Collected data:
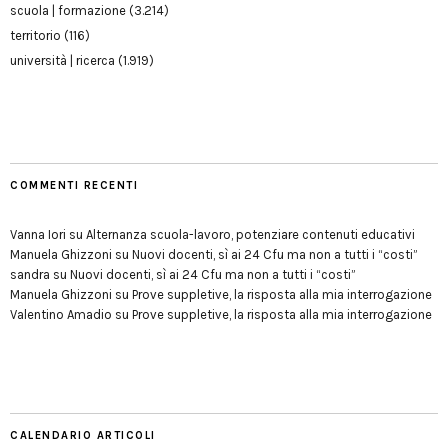
scuola | formazione
(3.214)
territorio
(116)
università | ricerca
(1.919)
COMMENTI RECENTI
Vanna Iori
su
Alternanza scuola-lavoro, potenziare contenuti educativi
Manuela Ghizzoni
su
Nuovi docenti, sì ai 24 Cfu ma non a tutti i “costi”
sandra
su
Nuovi docenti, sì ai 24 Cfu ma non a tutti i “costi”
Manuela Ghizzoni
su
Prove suppletive, la risposta alla mia interrogazione
Valentino Amadio
su
Prove suppletive, la risposta alla mia interrogazione
CALENDARIO ARTICOLI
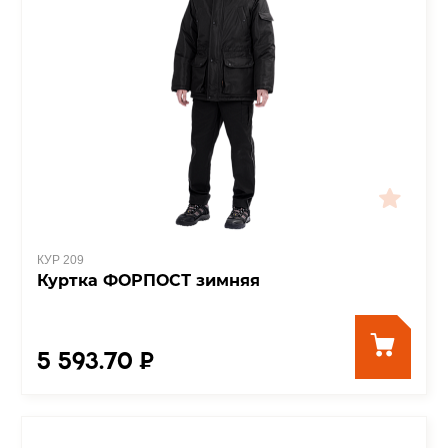
КУР 209
Куртка ФОРПОСТ зимняя
5 593.70 ₽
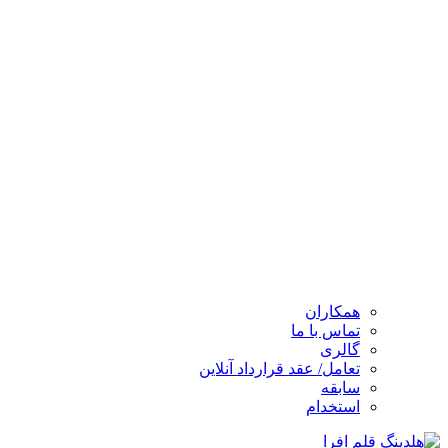
همکاران
تماس با ما
گالری
تعامل/ عقد قرارداد آنلاین
سابقه
استخدام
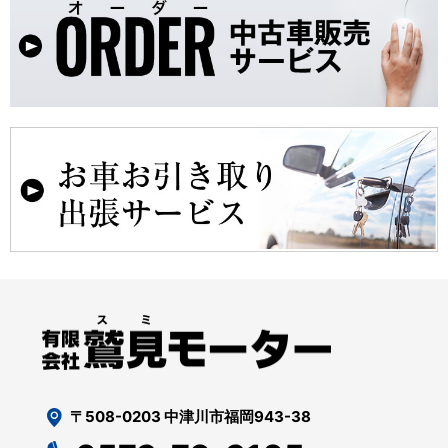
〒508-0203 中津川市福岡943-38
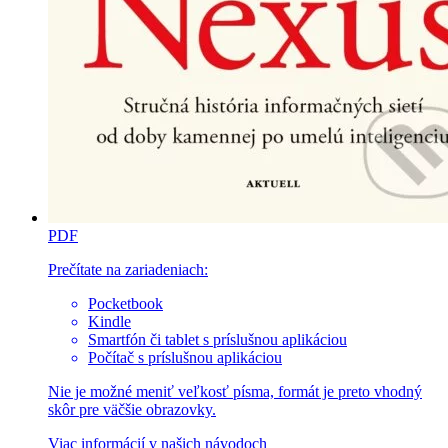
PDF
Prečítate na zariadeniach:
Pocketbook
Kindle
Smartfón či tablet s príslušnou aplikáciou
Počítač s príslušnou aplikáciou
Nie je možné meniť veľkosť písma, formát je preto vhodný
skôr pre väčšie obrazovky.
Viac informácií v
našich návodoch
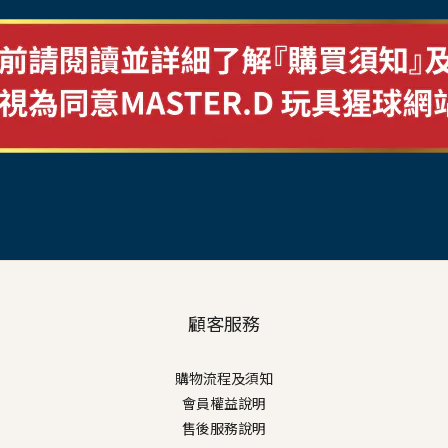
顧客服務
購物流程及須知
會員權益說明
售後服務說明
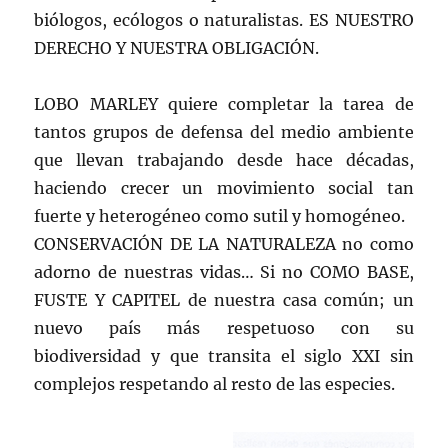
biólogos, ecólogos o naturalistas. ES NUESTRO
DERECHO Y NUESTRA OBLIGACIÓN.
LOBO MARLEY quiere completar la tarea de
tantos grupos de defensa del medio ambiente
que llevan trabajando desde hace décadas,
haciendo crecer un movimiento social tan
fuerte y heterogéneo como sutil y homogéneo.
CONSERVACIÓN DE LA NATURALEZA no como
adorno de nuestras vidas… Si no COMO BASE,
FUSTE Y CAPITEL de nuestra casa común; un
nuevo país más respetuoso con su
biodiversidad y que transita el siglo XXI sin
complejos respetando al resto de las especies.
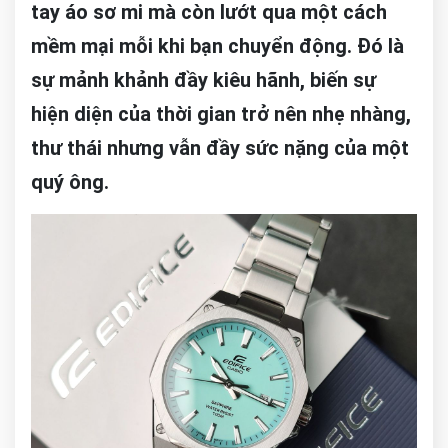
tay áo sơ mi mà còn lướt qua một cách
mềm mại mỗi khi bạn chuyển động. Đó là
sự mảnh khảnh đầy kiêu hãnh, biến sự
hiện diện của thời gian trở nên nhẹ nhàng,
thư thái nhưng vẫn đầy sức nặng của một
quý ông.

ASSIGNMENT:
Hand back the records above exactly, leaving out every picture.

WRITTEN RESPONSE:
scuola | formazione
(3.214)
territorio
(116)
università | ricerca
(1.919)
COMMENTI RECENTI
Vanna Iori
su
Alternanza scuola-lavoro, potenziare contenuti educativi
Manuela Ghizzoni
su
Nuovi docenti, sì ai 24 Cfu ma non a tutti i “costi”
sandra
su
Nuovi docenti, sì ai 24 Cfu ma non a tutti i “costi”
Manuela Ghizzoni
su
Prove suppletive, la risposta alla mia interrogazione
Valentino Amadio
su
Prove suppletive, la risposta alla mia interrogazione
CALENDARIO ARTICOLI
КУР 209
Куртка ФОРПОСТ зимняя
5 593.70 ₽
همکاران
تماس با ما
گالری
تعامل/ عقد قرارداد آنلاین
سابقه
استخدام
〒508-0203 中津川市福岡943-38
PDF
Prečítate na zariadeniach:
Pocketbook
Kindle
Smartfón či tablet s príslušnou aplikáciou
Počítač s príslušnou aplikáciou
Nie je možné meniť veľkosť písma, formát je preto vhodný
skôr pre väčšie obrazovky.
Viac informácií v
našich návodoch
顧客服務
購物流程及須知
會員權益說明
售後服務說明
biólogos, ecólogos o naturalistas. ES NUESTRO
DERECHO Y NUESTRA OBLIGACIÓN.
LOBO MARLEY quiere completar la tarea de
tantos grupos de defensa del medio ambiente
que llevan trabajando desde hace décadas,
haciendo crecer un movimiento social tan
fuerte y heterogéneo como sutil y homogéneo.
CONSERVACIÓN DE LA NATURALEZA no como
adorno de nuestras vidas… Si no COMO BASE,
FUSTE Y CAPITEL de nuestra casa común; un
nuevo país más respetuoso con su
biodiversidad y que transita el siglo XXI sin
complejos respetando al resto de las especies.
tay áo sơ mi mà còn lướt qua một cách
mềm mại mỗi khi bạn chuyển động. Đó là
sự mảnh khảnh đầy kiêu hãnh, biến sự
hiện diện của thời gian trở nên nhẹ nhàng,
thư thái nhưng vẫn đầy sức nặng của một
quý ông.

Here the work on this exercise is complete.